• Blumeria graminis;
  • epidemiology;
  • Erysiphe graminis;
  • immigration;
  • population genetics;
  • primary inoculum

A field experiment with barley powdery mildew (Blumeria graminis f.sp. hordei) was designed in order to study how the time of arrival of inoculum in the field influenced pathotype frequencies in the resulting populations. Three isolates belonging to pathotypes that were absent or rare in the local aerial inoculum were used to inoculate field plots of winter barley cv. Plaisant. Two successive inoculations with different combinations of the three isolates were performed with an approximately two-generation delay, and frequencies of inoculated pathotypes were assessed four and nine generations after the first inoculation. Pathotypes of the first inoculated isolates generally persisted throughout the period of sampling; this is described as an ‘early arrival’ effect.
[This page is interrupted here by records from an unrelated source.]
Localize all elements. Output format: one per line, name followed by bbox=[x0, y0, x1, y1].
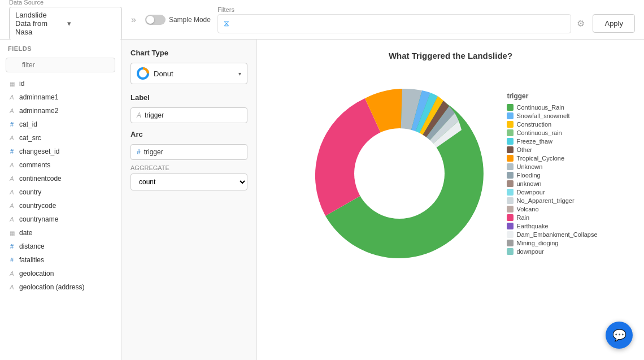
legend-item-label: Flooding bbox=[516, 172, 540, 179]
field-item-geolocation[interactable]: Ageolocation bbox=[0, 267, 121, 280]
chart-type-label: Chart Type bbox=[130, 49, 247, 57]
legend-item: Freeze_thaw bbox=[507, 138, 597, 145]
field-label: countryname bbox=[19, 215, 58, 223]
field-type-icon: A bbox=[8, 188, 16, 196]
label-field-value: trigger bbox=[145, 111, 164, 119]
field-item-cat_src[interactable]: Acat_src bbox=[0, 131, 121, 145]
label-field-box[interactable]: A trigger bbox=[130, 107, 247, 123]
legend-item: Downpour bbox=[507, 189, 597, 196]
field-label: changeset_id bbox=[19, 148, 59, 155]
filter-icon: ⧖ bbox=[224, 19, 229, 28]
gear-icon[interactable]: ⚙ bbox=[577, 18, 585, 29]
sidebar: FIELDS 🔍 ▦idAadminname1Aadminname2#cat_i… bbox=[0, 40, 121, 360]
pipe-arrow-icon: » bbox=[131, 15, 136, 25]
sample-mode-toggle[interactable] bbox=[145, 15, 166, 25]
field-item-countrycode[interactable]: Acountrycode bbox=[0, 199, 121, 212]
label-section-title: Label bbox=[130, 93, 247, 102]
legend-item: unknown bbox=[507, 180, 597, 187]
legend-item: downpour bbox=[507, 248, 597, 255]
legend-color-box bbox=[507, 163, 514, 170]
aggregate-select[interactable]: count bbox=[130, 174, 247, 190]
legend-item: Rain bbox=[507, 214, 597, 221]
field-item-continentcode[interactable]: Acontinentcode bbox=[0, 172, 121, 185]
field-item-changeset_id[interactable]: #changeset_id bbox=[0, 145, 121, 158]
chart-legend: trigger Continuous_RainSnowfall_snowmelt… bbox=[507, 92, 597, 255]
field-item-countryname[interactable]: Acountryname bbox=[0, 212, 121, 226]
legend-color-box bbox=[507, 206, 514, 212]
field-label: id bbox=[19, 80, 24, 88]
legend-item: Continuous_Rain bbox=[507, 104, 597, 111]
field-label: geolocation bbox=[19, 270, 54, 277]
chevron-down-icon: ▾ bbox=[67, 19, 116, 28]
field-type-icon: A bbox=[8, 175, 16, 183]
field-type-icon: # bbox=[8, 256, 16, 264]
filter-bar[interactable]: ⧖ bbox=[217, 14, 572, 33]
main-layout: FIELDS 🔍 ▦idAadminname1Aadminname2#cat_i… bbox=[0, 40, 644, 360]
sample-mode-label: Sample Mode bbox=[169, 16, 211, 24]
field-type-icon: ▦ bbox=[8, 80, 16, 88]
legend-item-label: Other bbox=[516, 146, 532, 153]
field-type-icon: # bbox=[8, 148, 16, 155]
field-item-date[interactable]: ▦date bbox=[0, 226, 121, 240]
arc-field-box[interactable]: # trigger bbox=[130, 144, 247, 160]
legend-item: No_Apparent_trigger bbox=[507, 197, 597, 204]
legend-item: Volcano bbox=[507, 206, 597, 212]
legend-color-box bbox=[507, 104, 514, 111]
chat-button[interactable]: 💬 bbox=[606, 322, 633, 349]
chart-type-value: Donut bbox=[154, 70, 230, 78]
legend-item: Mining_dioging bbox=[507, 240, 597, 246]
datasource-select[interactable]: Landslide Data from Nasa ▾ bbox=[9, 7, 122, 40]
field-item-country[interactable]: Acountry bbox=[0, 185, 121, 199]
chart-title: What Triggered the Landslide? bbox=[389, 51, 512, 60]
apply-button[interactable]: Apply bbox=[593, 14, 635, 33]
legend-color-box bbox=[507, 189, 514, 196]
legend-item: Continuous_rain bbox=[507, 129, 597, 136]
chart-chevron-icon: ▾ bbox=[238, 71, 241, 77]
legend-item-label: unknown bbox=[516, 180, 541, 187]
legend-color-box bbox=[507, 214, 514, 221]
legend-color-box bbox=[507, 129, 514, 136]
legend-title: trigger bbox=[507, 92, 597, 100]
field-item-adminname1[interactable]: Aadminname1 bbox=[0, 90, 121, 104]
legend-item-label: Continuous_Rain bbox=[516, 104, 564, 111]
legend-color-box bbox=[507, 172, 514, 179]
legend-item-label: Tropical_Cyclone bbox=[516, 155, 564, 162]
arc-field-type-icon: # bbox=[137, 148, 141, 156]
legend-item-label: Volcano bbox=[516, 206, 538, 212]
field-item-distance[interactable]: #distance bbox=[0, 240, 121, 253]
field-item-cat_id[interactable]: #cat_id bbox=[0, 118, 121, 131]
field-type-icon: ▦ bbox=[8, 229, 16, 237]
legend-item-label: Downpour bbox=[516, 189, 545, 196]
field-item-fatalities[interactable]: #fatalities bbox=[0, 253, 121, 267]
legend-item: Flooding bbox=[507, 172, 597, 179]
chart-type-select[interactable]: Donut ▾ bbox=[130, 63, 247, 84]
datasource-value: Landslide Data from Nasa bbox=[15, 11, 64, 36]
legend-item-label: Dam_Embankment_Collapse bbox=[516, 231, 597, 238]
legend-item-label: Continuous_rain bbox=[516, 129, 562, 136]
field-label: continentcode bbox=[19, 175, 62, 183]
label-section: Label A trigger bbox=[130, 93, 247, 123]
legend-item-label: Construction bbox=[516, 121, 551, 128]
filters-label: Filters bbox=[217, 6, 635, 13]
field-item-geolocation_(address)[interactable]: Ageolocation (address) bbox=[0, 280, 121, 294]
field-type-icon: # bbox=[8, 242, 16, 250]
search-input[interactable] bbox=[6, 58, 115, 72]
legend-item: Dam_Embankment_Collapse bbox=[507, 231, 597, 238]
legend-color-box bbox=[507, 248, 514, 255]
field-item-comments[interactable]: Acomments bbox=[0, 158, 121, 172]
field-label: adminname2 bbox=[19, 107, 58, 115]
center-panel: Chart Type Donut ▾ Label A trigger Arc #… bbox=[121, 40, 257, 360]
legend-item-label: Snowfall_snowmelt bbox=[516, 112, 569, 119]
field-label: distance bbox=[19, 242, 45, 250]
legend-item: Other bbox=[507, 146, 597, 153]
legend-item-label: Unknown bbox=[516, 163, 542, 170]
legend-color-box bbox=[507, 112, 514, 119]
field-label: cat_id bbox=[19, 120, 37, 128]
filters-section: Filters ⧖ ⚙ Apply bbox=[217, 6, 635, 33]
field-label: country bbox=[19, 188, 41, 196]
field-type-icon: A bbox=[8, 283, 16, 291]
field-item-id[interactable]: ▦id bbox=[0, 77, 121, 90]
field-item-adminname2[interactable]: Aadminname2 bbox=[0, 104, 121, 118]
aggregate-label: AGGREGATE bbox=[130, 164, 247, 171]
arc-section-title: Arc bbox=[130, 130, 247, 138]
During the epidemics the inoculated isolates were not replaced by isolates from the natural airborne inoculum. Pathotype frequencies depended mainly on the time of arrival of inoculum in the plot, but frequencies also depended on the isolate that had been inoculated. The most frequent isolate, GL1, belonged to the clonal lineage dominant in powdery mildew populations on winter barley in the north of France. These results confirmed that the composition of a powdery mildew population in a field is largely determined by the composition of the initial inoculum.